Your task:
Copy, exactly and without additions, every line in the records below from the one holding "면 약 얼마 정도 되는가?" through the one holding "② 인간/기계 연락장치", both ends included.
====== Available data
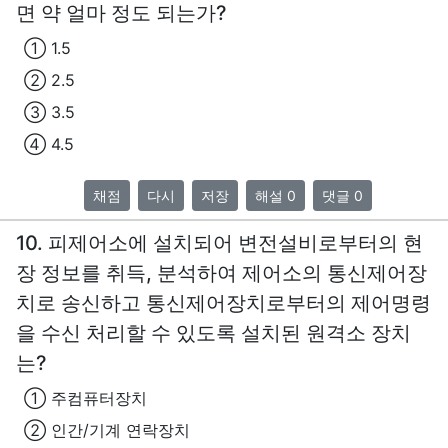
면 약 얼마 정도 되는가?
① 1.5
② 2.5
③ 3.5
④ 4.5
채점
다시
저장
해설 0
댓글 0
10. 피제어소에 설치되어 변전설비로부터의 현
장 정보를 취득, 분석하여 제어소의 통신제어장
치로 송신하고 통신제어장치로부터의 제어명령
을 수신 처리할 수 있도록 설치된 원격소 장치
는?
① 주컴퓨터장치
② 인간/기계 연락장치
============
====== Available data
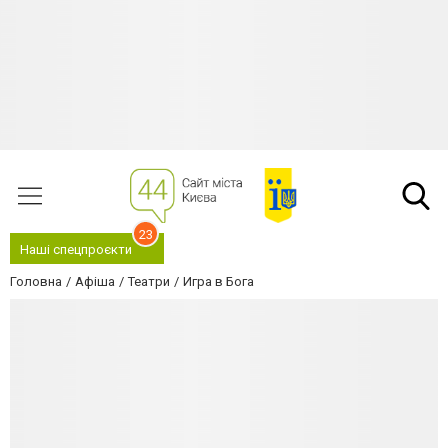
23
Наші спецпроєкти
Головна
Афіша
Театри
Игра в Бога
============
Answer:
면 약 얼마 정도 되는가?
① 1.5
② 2.5
③ 3.5
④ 4.5
채점
다시
저장
해설 0
댓글 0
10. 피제어소에 설치되어 변전설비로부터의 현
장 정보를 취득, 분석하여 제어소의 통신제어장
치로 송신하고 통신제어장치로부터의 제어명령
을 수신 처리할 수 있도록 설치된 원격소 장치
는?
① 주컴퓨터장치
② 인간/기계 연락장치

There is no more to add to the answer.